Yuanlu Xu's Homepage

Marching with Humility, Humor and Curiosity.

General Introduction

We propose a patch-based object tracking algorithm which provides both good enough robustness and computational efficiency.

Our algorithm learns and maintains Composite Patch-based Templates (CPT) of the tracking target. The CPT model is initially established by maximizing the discriminability of the composite templates given the first frame, and automatically updated on-line by adding new effective composite patches and deleting old invalid ones. The inference of the target location is achieved by matching each composite template across frames. By this means the proposed algorithm can effectively track targets with partial occlusions or significant appearance variations.
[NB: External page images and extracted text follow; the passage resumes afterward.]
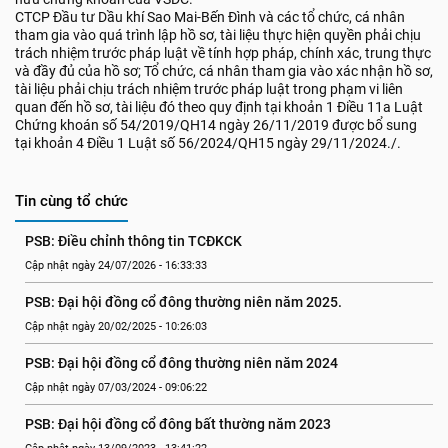
CTCP Đầu tư Dầu khí Sao Mai-Bến Đình và các tổ chức, cá nhân
tham gia vào quá trình lập hồ sơ, tài liệu thực hiện quyền phải chịu
trách nhiệm trước pháp luật về tính hợp pháp, chính xác, trung thực
và đầy đủ của hồ sơ; Tổ chức, cá nhân tham gia vào xác nhận hồ sơ,
tài liệu phải chịu trách nhiệm trước pháp luật trong phạm vi liên
quan đến hồ sơ, tài liệu đó theo quy định tại khoản 1 Điều 11a Luật
Chứng khoán số 54/2019/QH14 ngày 26/11/2019 được bổ sung
tại khoản 4 Điều 1 Luật số 56/2024/QH15 ngày 29/11/2024./.
Tin cùng tổ chức
PSB: Điều chỉnh thông tin TCĐKCK
Cập nhật ngày 24/07/2026 - 16:33:33
PSB: Đại hội đồng cổ đông thường niên năm 2025.
Cập nhật ngày 20/02/2025 - 10:26:03
PSB: Đại hội đồng cổ đông thường niên năm 2024
Cập nhật ngày 07/03/2024 - 09:06:22
PSB: Đại hội đồng cổ đông bất thường năm 2023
Experimental results demonstrate that the proposed algorithm outperforms both Mutilple Instance Learning [3] and Ensemble Tracking algorithms [4].

Representation

As illustrated in Fig.1, the CPT model is constructed by first extracting and selecting image patches from the tracking window, by maximizing the difference with the background.

Fig.1 The construction of CPT model.

For each image patch, three types of features, LOG, CS-LBP, and RGB histogam, are applied to capture the local statistics of edge, texture and flatness.

Tracking Algorithm

Target Location Inference

When a new frame appears, we employ KL distance to measure the similarity between two composite patches and traverse peripheral regions around every composite patch in CPT to find the matching patch. The target location in the new frame is computed as the weighted sum of offsets of all matched patches.

Online Model Maintenance

The on-line maintenance mechanism is divided into two steps: firstly, we construct a candidate set from the new frame; secondly, we select composite patches from both and the matching patch set by maximizing the discriminability of CPT model.

Experiments

We collect 3 test videos to verify our approach, one video of the human face from Multiple Instance Learning (MIL) and two surveillance videos from the internet. We compare the proposed method (CPT) with two state-of-the-art algorithms: MIL and Ensemble Tracking (Ensemble). A number of sampled tracking results are shown in Fig.2. Severe body variations and large-scale occlusions take place in above datasets.

Fig.2 Sampled results of our tracking methods.

To quantitatively evaluate the performance of our method, we compute the average tracking error with manually labeled groundtruth of the tracking target location, as shown in Fig.3.

Fig.3 Quantitative comparisons of our approach, MIL and Ensemble on 3 datasets.

Reference

  • [1] Realtime Object-of-Interest Tracking by Learning Composite Patch-Based Templates. Y. Xu, H. Zhou, Q. Wang, L. Lin. In Proc. International Conference on Image Processing (ICIP), 2012. [pdf]
  • [2] Adaptive Object Tracking by Learning Hybrid Template Online. X. Liu, L. Lin, S. Yan, H. Jin, and W. Jiang. IEEE Transactions on Circuits and Systems for Video Technology (TCSVT), 21(11), 1588–1599, 2011.
  • [3] Visual Tracking with Online Multiple Instance Learning. B. Babenko, M. Yang and S. Belongie. In Proc. of IEEE International Conference on Computer Vision and Pattern Recogntion (CVPR), 2009.
  • [4] Ensemble tracking. S. Avidan. In Proc. of IEEE International Conference on Computer Vision and Pattern Recogntion (CVPR), 2005.